Z uwagi na to, że coraz częściej osoby decydujące się na zakupy zgłaszają nam że nie są zadowolone z zakupów, zdecydowałem się na napisanie tego artykułu. Czasami taniej wyjdzie zakup bezpośrednio w sklepie – doliczyć należy koszty wysyłki. Tak dla porównania, zakup 100 sztuk na w/w aukcji plus przesyłka 15 zł i mamy 40 zł za złom, który ciężko używać. Patrząc na oferty sklepów stacjonarnych, spokojnie za tą samą kwotę już kupimy kule .454, nie dość że mamy pewność co do ochrony środowiska to jeszcze pozwalamy na utrzymanie się producentów, sklepów i oczywiście naszego kochanego kraju. Oczywiście są także droższe propozycje – tutaj pozostawiam wolny wybór dla kupujących.

Oczywiście, zachęcamy do dzielenia się także swoim doświadczeniem na naszym forum. Sądzę że Wasza opinia, może ostrzec innych, przed wpakowaniem się w nieopłacalny zakup. Dodatkowo, wymusi to na sprzedających polepszenia własnej oferty. Dotyczy to wszystkiego co jest związane z CP, nie tylko ołowiane kule, ale także broń, akcesoria itd.

Wszystkie wpisy są przez nas weryfikowane i konfrontowane ze sprzedającymi.

Akutalizacja #1

Taka nasza mała inicjatywa, aby osoba, która zainwestowała w takie kulki, sama porównała i zobaczyła różnice oraz czy watro przepłacać. Nawiązała się nawet dyskusja na ten temat na grupie FB, gdzie każdy ma oczywiście swoje zdanie na ten temat. Nie zmienia to faktu, że warto zwracać uwagę na to co się kupuje. Przesłane kule otrzymaliśmy od ACP-SPORT.

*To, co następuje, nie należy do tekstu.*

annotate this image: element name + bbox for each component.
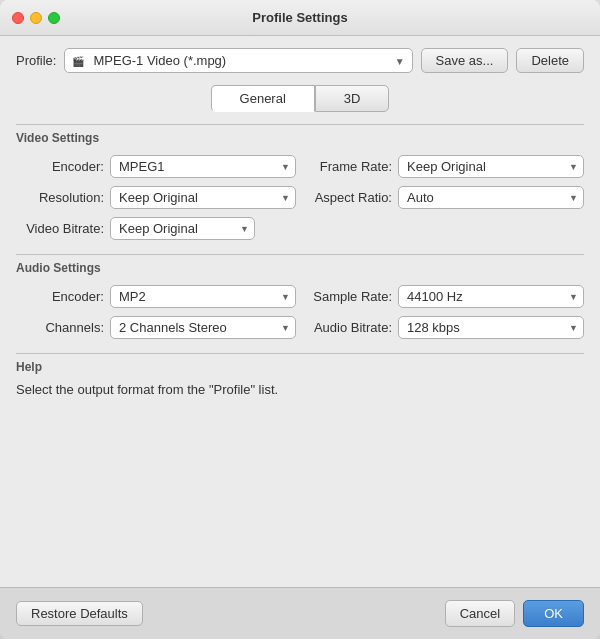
- channels-dropdown[interactable]: 2 Channels Stereo: [110, 316, 296, 339]
- restore-defaults-button[interactable]: Restore Defaults: [16, 601, 143, 626]
- help-section: Help Select the output format from the "…: [16, 353, 584, 575]
- tabs-row: General 3D: [16, 85, 584, 112]
- profile-select-wrapper: 🎬 MPEG-1 Video (*.mpg) ▼: [64, 48, 412, 73]
- tab-general[interactable]: General: [211, 85, 315, 112]
- cancel-button[interactable]: Cancel: [445, 600, 515, 627]
- sample-rate-select-wrapper: 44100 Hz ▼: [398, 285, 584, 308]
- resolution-label: Resolution:: [24, 190, 104, 205]
- audio-bitrate-row: Audio Bitrate: 128 kbps ▼: [312, 316, 584, 339]
- video-settings-grid: Encoder: MPEG1 ▼ Frame Rate: Keep Origin…: [24, 155, 584, 209]
- audio-encoder-dropdown[interactable]: MP2: [110, 285, 296, 308]
- close-button[interactable]: [12, 12, 24, 24]
- maximize-button[interactable]: [48, 12, 60, 24]
- audio-bitrate-select-wrapper: 128 kbps ▼: [398, 316, 584, 339]
- channels-label: Channels:: [24, 320, 104, 335]
- help-text: Select the output format from the "Profi…: [16, 382, 584, 397]
- traffic-lights: [12, 12, 60, 24]
- minimize-button[interactable]: [30, 12, 42, 24]
- bottom-right-buttons: Cancel OK: [445, 600, 584, 627]
- video-bitrate-label: Video Bitrate:: [24, 221, 104, 236]
- video-bitrate-dropdown[interactable]: Keep Original: [110, 217, 255, 240]
- aspect-ratio-label: Aspect Ratio:: [312, 190, 392, 205]
- delete-button[interactable]: Delete: [516, 48, 584, 73]
- encoder-select-wrapper: MPEG1 ▼: [110, 155, 296, 178]
- aspect-ratio-dropdown[interactable]: Auto: [398, 186, 584, 209]
- audio-bitrate-dropdown[interactable]: 128 kbps: [398, 316, 584, 339]
- aspect-ratio-row: Aspect Ratio: Auto ▼: [312, 186, 584, 209]
- frame-rate-dropdown[interactable]: Keep Original: [398, 155, 584, 178]
- video-settings-section: Video Settings Encoder: MPEG1 ▼ Frame Ra…: [16, 124, 584, 240]
- sample-rate-label: Sample Rate:: [312, 289, 392, 304]
- frame-rate-row: Frame Rate: Keep Original ▼: [312, 155, 584, 178]
- audio-encoder-row: Encoder: MP2 ▼: [24, 285, 296, 308]
- frame-rate-select-wrapper: Keep Original ▼: [398, 155, 584, 178]
- video-settings-title: Video Settings: [16, 131, 584, 145]
- channels-select-wrapper: 2 Channels Stereo ▼: [110, 316, 296, 339]
- channels-row: Channels: 2 Channels Stereo ▼: [24, 316, 296, 339]
- ok-button[interactable]: OK: [523, 600, 584, 627]
- save-as-button[interactable]: Save as...: [421, 48, 509, 73]
- video-bitrate-row: Video Bitrate: Keep Original ▼: [24, 217, 584, 240]
- frame-rate-label: Frame Rate:: [312, 159, 392, 174]
- audio-settings-grid: Encoder: MP2 ▼ Sample Rate: 44100 Hz ▼: [24, 285, 584, 339]
- profile-row: Profile: 🎬 MPEG-1 Video (*.mpg) ▼ Save a…: [16, 48, 584, 73]
- video-bitrate-select-wrapper: Keep Original ▼: [110, 217, 255, 240]
- sample-rate-dropdown[interactable]: 44100 Hz: [398, 285, 584, 308]
- aspect-ratio-select-wrapper: Auto ▼: [398, 186, 584, 209]
- encoder-dropdown[interactable]: MPEG1: [110, 155, 296, 178]
- window-title: Profile Settings: [252, 10, 347, 25]
- help-title: Help: [16, 360, 584, 374]
- encoder-label: Encoder:: [24, 159, 104, 174]
- audio-encoder-label: Encoder:: [24, 289, 104, 304]
- audio-settings-section: Audio Settings Encoder: MP2 ▼ Sample Rat…: [16, 254, 584, 339]
- resolution-select-wrapper: Keep Original ▼: [110, 186, 296, 209]
- audio-settings-title: Audio Settings: [16, 261, 584, 275]
- resolution-dropdown[interactable]: Keep Original: [110, 186, 296, 209]
- profile-label: Profile:: [16, 53, 56, 68]
- resolution-row: Resolution: Keep Original ▼: [24, 186, 296, 209]
- audio-encoder-select-wrapper: MP2 ▼: [110, 285, 296, 308]
- bottom-bar: Restore Defaults Cancel OK: [0, 587, 600, 639]
- title-bar: Profile Settings: [0, 0, 600, 36]
- tab-3d[interactable]: 3D: [315, 85, 390, 112]
- sample-rate-row: Sample Rate: 44100 Hz ▼: [312, 285, 584, 308]
- audio-bitrate-label: Audio Bitrate:: [312, 320, 392, 335]
- main-content: Profile: 🎬 MPEG-1 Video (*.mpg) ▼ Save a…: [0, 36, 600, 587]
- profile-dropdown[interactable]: MPEG-1 Video (*.mpg): [64, 48, 412, 73]
- encoder-row: Encoder: MPEG1 ▼: [24, 155, 296, 178]
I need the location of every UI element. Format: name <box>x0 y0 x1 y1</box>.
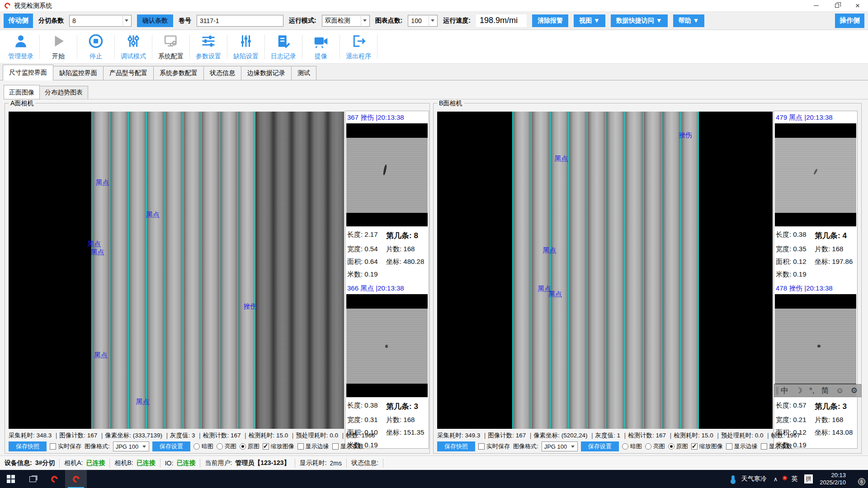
defect-card-info: 长度: 0.38 第几条: 4 宽度: 0.35 片数: 168 面积: 0.1… <box>775 226 856 279</box>
save-snapshot-button[interactable]: 保存快照 <box>437 441 475 451</box>
bright-image-radio[interactable]: 亮图 <box>217 442 236 450</box>
toolbar-divider <box>39 35 40 59</box>
ime-simplified-icon[interactable]: 简 <box>821 385 829 396</box>
tab-产品型号配置[interactable]: 产品型号配置 <box>103 66 154 80</box>
show-strips-checkbox[interactable]: 显示条数 <box>761 442 793 450</box>
image-format-select[interactable]: JPG 100 <box>113 441 149 451</box>
ime-punctuation-icon[interactable]: °, <box>809 386 815 395</box>
drive-side-button[interactable]: 传动侧 <box>4 14 33 28</box>
tab-缺陷监控界面[interactable]: 缺陷监控界面 <box>53 66 104 80</box>
dark-image-radio[interactable]: 暗图 <box>193 442 213 450</box>
view-menu-button[interactable]: 视图 ▼ <box>574 14 605 27</box>
defect-thumbnail[interactable] <box>346 294 428 397</box>
tab-系统参数配置[interactable]: 系统参数配置 <box>153 66 204 80</box>
language-indicator[interactable]: 英 <box>791 475 797 483</box>
tab-测试[interactable]: 测试 <box>291 66 316 80</box>
ime-drag-handle-icon[interactable] <box>776 387 778 394</box>
camera-tool-button[interactable]: 提像 <box>304 33 338 61</box>
save-snapshot-button[interactable]: 保存快照 <box>9 441 47 451</box>
zoom-image-checkbox[interactable]: 缩放图像 <box>691 442 723 450</box>
ime-chinese-mode[interactable]: 中 <box>781 385 788 396</box>
camera-a-image[interactable]: 黑点黑点黑点黑点挫伤黑点黑点 <box>9 112 344 429</box>
notification-center-button[interactable]: 6 <box>853 474 863 483</box>
notification-badge: 6 <box>858 478 865 485</box>
log-tool-button[interactable]: 日志记录 <box>266 33 301 61</box>
defect-thumbnail[interactable] <box>346 123 428 226</box>
defect-thumbnail[interactable] <box>775 294 856 397</box>
clear-alarm-button[interactable]: 清除报警 <box>532 14 568 27</box>
toolbar-divider <box>302 35 302 59</box>
chart-points-select[interactable]: 100 <box>408 15 438 27</box>
bright-image-radio[interactable]: 亮图 <box>645 442 665 450</box>
toolbar-divider <box>114 35 115 59</box>
tool-label: 参数设置 <box>196 52 221 61</box>
io-status: 已连接 <box>176 459 195 467</box>
tab-边缘数据记录[interactable]: 边缘数据记录 <box>241 66 292 80</box>
image-format-select[interactable]: JPG 100 <box>542 441 578 451</box>
defect-annotation: 黑点 <box>87 240 101 249</box>
subtab-分布趋势图表[interactable]: 分布趋势图表 <box>39 86 88 99</box>
weather-text[interactable]: 天气寒冷 <box>741 475 767 483</box>
original-image-radio[interactable]: 原图 <box>240 442 259 450</box>
show-edge-checkbox[interactable]: 显示边缘 <box>297 442 329 450</box>
task-view-button[interactable] <box>22 470 43 488</box>
tray-expand-chevron[interactable]: ∧ <box>774 476 778 483</box>
ime-emoji-icon[interactable]: ☺ <box>836 386 844 395</box>
show-edge-checkbox[interactable]: 显示边缘 <box>726 442 758 450</box>
monitor-gear-tool-button[interactable]: 系统配置 <box>154 33 188 61</box>
defect-thumbnail[interactable] <box>775 123 856 226</box>
ime-mode-indicator[interactable]: 拼 <box>804 474 813 483</box>
slit-count-select[interactable]: 8 <box>69 15 132 27</box>
ime-items: 中☽°,简☺⚙ <box>781 385 858 396</box>
zoom-image-checkbox[interactable]: 缩放图像 <box>263 442 294 450</box>
debug-sliders-tool-button[interactable]: 调试模式 <box>116 33 151 61</box>
radio-icon <box>240 443 246 450</box>
minimize-button[interactable] <box>806 0 826 11</box>
show-strips-checkbox[interactable]: 显示条数 <box>332 442 364 450</box>
ime-fullhalf-moon-icon[interactable]: ☽ <box>795 386 802 395</box>
checkbox-icon <box>263 443 269 450</box>
defect-card-header[interactable]: 479 黑点 |20:13:38 <box>775 113 856 123</box>
data-quick-access-menu-button[interactable]: 数据快捷访问 ▼ <box>611 14 668 27</box>
defect-card-header[interactable]: 367 挫伤 |20:13:38 <box>346 113 428 123</box>
realtime-save-checkbox[interactable]: 实时保存 <box>478 442 510 450</box>
exit-tool-button[interactable]: 退出程序 <box>341 33 376 61</box>
ime-settings-gear-icon[interactable]: ⚙ <box>851 386 858 395</box>
dark-image-radio[interactable]: 暗图 <box>622 442 642 450</box>
start-button[interactable] <box>0 470 22 488</box>
defect-sliders-tool-button[interactable]: 缺陷设置 <box>229 33 263 61</box>
subtab-正面图像[interactable]: 正面图像 <box>4 85 40 99</box>
weather-thermometer-icon[interactable] <box>731 475 735 483</box>
camera-b-image[interactable]: 挫伤黑点黑点黑点黑点 <box>437 112 773 429</box>
tab-状态信息[interactable]: 状态信息 <box>203 66 241 80</box>
realtime-save-checkbox[interactable]: 实时保存 <box>50 442 81 450</box>
param-sliders-tool-button[interactable]: 参数设置 <box>191 33 226 61</box>
restore-button[interactable] <box>826 0 847 11</box>
defect-annotation: 黑点 <box>91 248 104 256</box>
operate-side-button[interactable]: 操作侧 <box>835 14 864 28</box>
defect-card-header[interactable]: 478 挫伤 |20:13:38 <box>775 283 856 294</box>
stop-tool-button[interactable]: 停止 <box>79 33 113 61</box>
confirm-count-button[interactable]: 确认条数 <box>137 14 173 27</box>
play-tool-button[interactable]: 开始 <box>41 33 75 61</box>
taskbar-active-app-button[interactable] <box>65 470 87 488</box>
user-tool-button[interactable]: 管理登录 <box>4 33 38 61</box>
help-menu-button[interactable]: 帮助 ▼ <box>673 14 705 27</box>
run-mode-select[interactable]: 双面检测 <box>322 15 370 27</box>
save-settings-button[interactable]: 保存设置 <box>152 441 190 451</box>
checkbox-icon <box>297 443 304 450</box>
radio-icon <box>645 443 651 450</box>
roll-number-input[interactable]: 3117-1 <box>197 15 283 27</box>
defect-card-header[interactable]: 366 黑点 |20:13:38 <box>346 283 428 294</box>
thumbnail-material-region <box>775 138 856 213</box>
close-button[interactable]: × <box>847 0 868 11</box>
save-settings-button[interactable]: 保存设置 <box>581 441 619 451</box>
clock[interactable]: 20:13 2025/2/10 <box>820 472 846 486</box>
tab-尺寸监控界面[interactable]: 尺寸监控界面 <box>3 65 53 80</box>
camera-a-controls: 保存快照 实时保存 图像格式: JPG 100 保存设置 暗图 亮图 原图 缩放… <box>9 441 364 452</box>
original-image-radio[interactable]: 原图 <box>668 442 688 450</box>
defect-annotation: 黑点 <box>555 154 568 163</box>
mute-badge-icon: × <box>783 476 787 480</box>
taskbar-app-button[interactable] <box>43 470 65 488</box>
ime-floating-bar[interactable]: 中☽°,简☺⚙ <box>774 384 862 397</box>
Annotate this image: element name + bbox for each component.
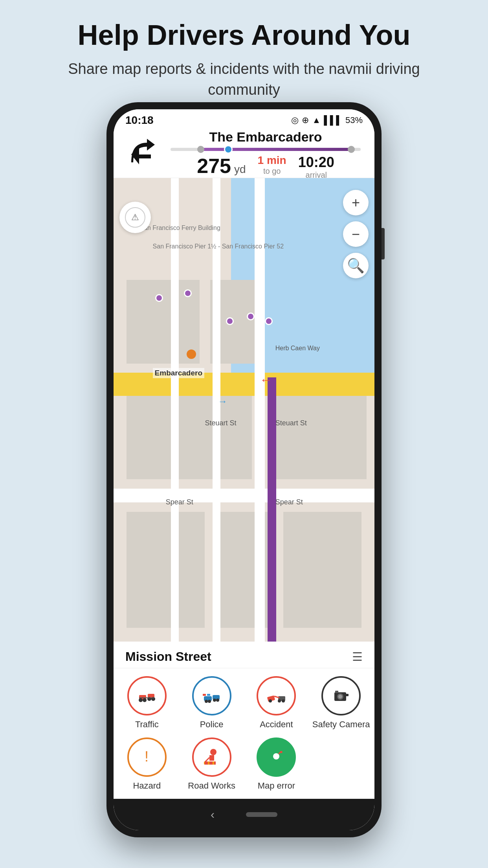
map-red-arrow: ← (260, 373, 272, 387)
nav-stats: 275 yd 1 min to go 10:20 arrival (171, 154, 361, 180)
svg-point-4 (139, 698, 143, 702)
safety-camera-icon-circle (321, 676, 361, 715)
svg-rect-15 (203, 694, 206, 696)
report-item-safety-camera[interactable]: Safety Camera (312, 676, 371, 730)
progress-fill (199, 148, 351, 151)
map-error-label: Map error (258, 781, 295, 791)
phone-frame: 10:18 ◎ ⊕ ▲ ▌▌▌ 53% The Embarcadero (106, 102, 382, 837)
map-label-herb: Herb Caen Way (275, 345, 320, 352)
signal-icon: ⊕ (302, 115, 309, 125)
svg-rect-26 (345, 694, 349, 696)
road-works-icon-circle (192, 737, 231, 777)
progress-dot-current (224, 145, 233, 154)
svg-text:⚠: ⚠ (131, 212, 139, 222)
map-label-spear-right: Spear St (275, 498, 303, 506)
svg-rect-27 (335, 691, 338, 693)
map-error-icon-circle (257, 737, 296, 777)
svg-rect-30 (209, 755, 214, 761)
map-area[interactable]: San Francisco Ferry Building San Francis… (114, 178, 374, 642)
report-item-accident[interactable]: Accident (247, 676, 306, 730)
map-pin-orange (187, 349, 196, 359)
report-item-empty (312, 737, 371, 791)
map-label-steuart-left: Steuart St (205, 419, 236, 427)
nav-distance-unit: yd (234, 163, 246, 176)
progress-bar (171, 148, 361, 151)
home-button[interactable] (246, 812, 277, 817)
road-works-icon (201, 747, 222, 768)
hazard-label: Hazard (133, 781, 161, 791)
map-label-embarcadero: Embarcadero (153, 368, 204, 378)
city-block-2 (275, 396, 367, 479)
hazard-icon-circle: ! (127, 737, 167, 777)
report-icon: ⚠ (125, 207, 146, 228)
map-label-spear-left: Spear St (166, 498, 193, 506)
police-icon (201, 685, 222, 707)
svg-point-20 (278, 699, 281, 702)
nav-time-block: 1 min to go (258, 154, 286, 180)
accident-label: Accident (260, 719, 293, 730)
bottom-panel: Mission Street ☰ (114, 642, 374, 799)
svg-point-11 (205, 700, 208, 703)
location-icon: ◎ (291, 115, 299, 125)
traffic-icon (136, 685, 158, 707)
report-item-traffic[interactable]: Traffic (117, 676, 176, 730)
report-grid-row1: Traffic (114, 668, 374, 737)
report-incident-button[interactable]: ⚠ (119, 202, 151, 233)
bottom-street-name: Mission Street (125, 649, 211, 664)
map-search-button[interactable]: 🔍 (343, 253, 369, 278)
side-button (382, 228, 385, 259)
nav-distance-value: 275 (197, 154, 231, 178)
status-icons: ◎ ⊕ ▲ ▌▌▌ 53% (291, 115, 363, 125)
back-button[interactable]: ‹ (211, 808, 215, 821)
safety-camera-label: Safety Camera (312, 719, 370, 730)
nav-arrival-value: 10:20 (298, 154, 334, 171)
hamburger-menu-icon[interactable]: ☰ (352, 650, 363, 664)
accident-icon (266, 685, 287, 707)
zoom-out-button[interactable]: − (343, 221, 369, 247)
svg-point-25 (338, 695, 342, 699)
route-line (268, 377, 276, 642)
report-item-map-error[interactable]: Map error (247, 737, 306, 791)
city-block-3 (127, 512, 205, 628)
nav-info: The Embarcadero 275 yd 1 min to go (165, 129, 367, 180)
svg-point-12 (208, 700, 211, 703)
map-label-ferry: San Francisco Ferry Building (139, 224, 220, 232)
safety-camera-icon (330, 685, 352, 707)
nav-time-value: 1 min (258, 154, 286, 167)
status-bar: 10:18 ◎ ⊕ ▲ ▌▌▌ 53% (114, 109, 374, 131)
status-time: 10:18 (125, 114, 154, 127)
map-search-icon: 🔍 (347, 257, 365, 274)
svg-rect-35 (214, 761, 216, 765)
map-pin-3 (226, 317, 234, 325)
svg-rect-9 (204, 696, 212, 701)
road-works-label: Road Works (188, 781, 235, 791)
nav-arrival-block: 10:20 arrival (298, 154, 334, 180)
svg-point-21 (282, 699, 285, 702)
zoom-in-button[interactable]: + (343, 190, 369, 215)
svg-point-36 (273, 753, 279, 760)
report-item-hazard[interactable]: ! Hazard (117, 737, 176, 791)
police-icon-circle (192, 676, 231, 715)
report-item-police[interactable]: Police (182, 676, 241, 730)
report-grid-row2: ! Hazard (114, 737, 374, 799)
svg-rect-16 (207, 694, 210, 696)
svg-point-5 (143, 698, 147, 702)
svg-point-14 (216, 699, 219, 702)
network-icon: ▌▌▌ (324, 115, 342, 125)
page-title: Help Drivers Around You (0, 0, 488, 59)
battery-level: 53% (345, 115, 363, 125)
svg-text:!: ! (145, 748, 149, 765)
zoom-in-icon: + (352, 195, 360, 211)
phone-screen: 10:18 ◎ ⊕ ▲ ▌▌▌ 53% The Embarcadero (114, 109, 374, 830)
map-label-steuart-right: Steuart St (275, 419, 307, 427)
map-blue-arrow: → (218, 396, 227, 407)
nav-time-label: to go (258, 167, 286, 176)
svg-rect-34 (209, 761, 213, 765)
svg-point-29 (210, 749, 216, 755)
nav-street-name: The Embarcadero (171, 129, 361, 145)
turn-arrow-icon (125, 137, 161, 172)
progress-dot-start (197, 146, 204, 153)
report-item-road-works[interactable]: Road Works (182, 737, 241, 791)
white-road-h (114, 489, 374, 502)
police-label: Police (200, 719, 224, 730)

Poniżej komentarz użytkownika.

Witam. Dziś otrzymałem prezencik od chłopaków z BlackPowder w postaci kul. Ostatnio zamieściłem zdjęcia kartofelków jakie przysłał mi sprzedawca z alledrogo, tak więc na otarcie łez Paweł Heron któremu bardzo dziękuje przysłał mi kule. Specjalnie z tej okazji i prośby Pawła zrobiłem porównanie jak powinny wyglądać i strzelać dobrej jakości kule vs jakich kul wystrzegać się za wszelką cenę i nie łasić się na okazję tak jak zrobiłem to ja. Na niżej załączonych zdjęciach widać wygląd kul. Te skamieniałe jak zapewne się domyślacie pochodzą z alledrogo od pewnego sprzedawcy i już na drugim zdjęciu widać nadlewki ale żeby nie było, że to tylko o nie chodzi, jedne kule są twarde do takiego stopnia, że miałem je ciężko wcisnąć praską, a drugie takie jak powinny być jednak z nadlewkami (na zdjęciu poglądowym aukcji kule wyglądały jak sklepowe). Po prawej stronie kule od chłopaków z BlackPowder błyszczące, świecące ale przede wszystkim równiutkie na których nie mogłem znaleźć miejsca po nadlewkach, oraz wykonane z dobrej jakości ołowiu wszystkie o identycznej twardości co mogą potwierdzić kolejne zdjęcia z wynikami na tarczy. Przechodząc do tarcz na pierwszej widoczny jest rozsyp jakbym strzelał spod ramienia kałachem, tak to właśnie było strzelane z tych skamieniałych kulek. Na drugiej tarczy gdy tylko zmieniłem amunicję na dobrze odlane i obrobione kule od razu skupienie się poprawiło (strzały pod czarnym polem spowodowane były zbyt małą naważką „0.9 grama” po korekcie na naważkę 1,3 grama nie wyszedłem z czarnego pola). Takie porównanie mówi samo za siebie jak dużo znaczy odpowiednia amunicja.

P.S. Strzelałem z pozycji siedzącej podpartej na potrzeby porównania żeby nie było, że tak mi się ręka przez zimny deszczowy dzionek trzęsła.